Iliya Rybchin argues both humans and models work the same way: recombining stored patterns under constraints. "We romanticize ex-nihilo creation. In reality, creativity is almost exclusively combinatorics." If creativity = connecting dots, "the entity with the most dots wins."

James Lei frames it cleanly: "Creativity is generation plus selection against a purpose." AI shines when you can generate many options and select based on clear criteria - ad concepts, onboarding flows, contract clauses, musical motifs. Gatekeepers decide what sticks.

You get out what you put in

Where AI struggles: open-ended, long-horizon agenda setting that needs lived context and cross-domain judgment. Where it works: clear instructions, defined success metrics, and tight feedback loops.

Amit Raj sees it daily: vague prompts yield bland ideas; context, challenge, and iteration pull better creative work out of the model. The system is plastic - your process shapes the output.
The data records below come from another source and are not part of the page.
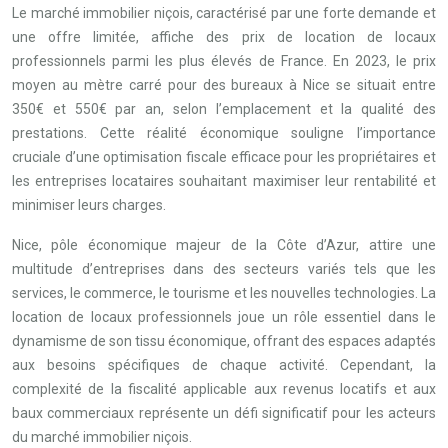
Le marché immobilier niçois, caractérisé par une forte demande et
une offre limitée, affiche des prix de location de locaux
professionnels parmi les plus élevés de France. En 2023, le prix
moyen au mètre carré pour des bureaux à Nice se situait entre
350€ et 550€ par an, selon l’emplacement et la qualité des
prestations. Cette réalité économique souligne l’importance
cruciale d’une optimisation fiscale efficace pour les propriétaires et
les entreprises locataires souhaitant maximiser leur rentabilité et
minimiser leurs charges.
Nice, pôle économique majeur de la Côte d’Azur, attire une
multitude d’entreprises dans des secteurs variés tels que les
services, le commerce, le tourisme et les nouvelles technologies. La
location de locaux professionnels joue un rôle essentiel dans le
dynamisme de son tissu économique, offrant des espaces adaptés
aux besoins spécifiques de chaque activité. Cependant, la
complexité de la fiscalité applicable aux revenus locatifs et aux
baux commerciaux représente un défi significatif pour les acteurs
du marché immobilier niçois.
A practical playbook for creatives

  • Set a purpose: define the audience, job-to-be-done, and the constraint (tone, length, medium, budget). Creativity needs a target.
  • Write a rubric: 3-5 criteria you'll score every idea on (novelty, usefulness, clarity, brand fit, risk). Keep it objective.
  • Force divergence: ask for 25-50 options across different frames (metaphor, angle, format, cultural reference). Quantity first.
  • Constrain formats: use repeatable templates (headline formulas, storyboard beats, hook/turn/payoff). Constraints raise the floor.
  • Stage the prompts: brief → generate → critique → revise → combine. Make the model debate itself before you step in.
  • Mix data with taste: run quick tests (polls, CTR sprints, small A/Bs) to down-select, then use creative judgment on the finalists.
  • Inject lived experience: add your stories, sensory detail, and stakes. Ask the model to adapt drafts to your anecdotes.
  • Push for edges: request "weird but workable" options, then ask for a safer pass that keeps one surprising element.
  • Build a reference brain: feed style guides, past winners, customer quotes, and swipe files. Better inputs, better recombinations.
  • Respect ethics: check references, sourcing, licensing, and likeness rights. Run an originality check before publishing.
  • Ship, then iterate: treat each release as a test. Archive what wins, and retrain your prompt stack on the outcomes.

What to use AI for today

  • Copy and content: idea lists, headline variants, structure outlines, objection handling, value propositions.
  • Design and art: concept boards, style mashups, negative space explorations, layout variations for constraints.
  • Audio and video: hook scripts, beat sheets, motif exploration, alt-takes for pacing and tone.
  • Operations: naming sprints, mood-board tags, brief reframes, stakeholder translations.

Mindsets that keep you ahead

  • Be the director, not the camera. Your edge is taste, intent, and the risk you're willing to take.
  • Think "generation + selection." The model generates; you set the purpose and select with judgment.
  • Bias to shipping. Creativity compounds through feedback, not theory.

So, will AI surpass top creatives?

Depends on the definition. Under current systems, models imitate well and deliver in domains where success is measurable - but they don't carry a "why," take social risk, or set new cultural cues.

For working creatives, the move is simple: use AI to widen the option space, then apply your taste, experience, and courage to choose and refine. That combo wins briefs today - and keeps you valuable tomorrow.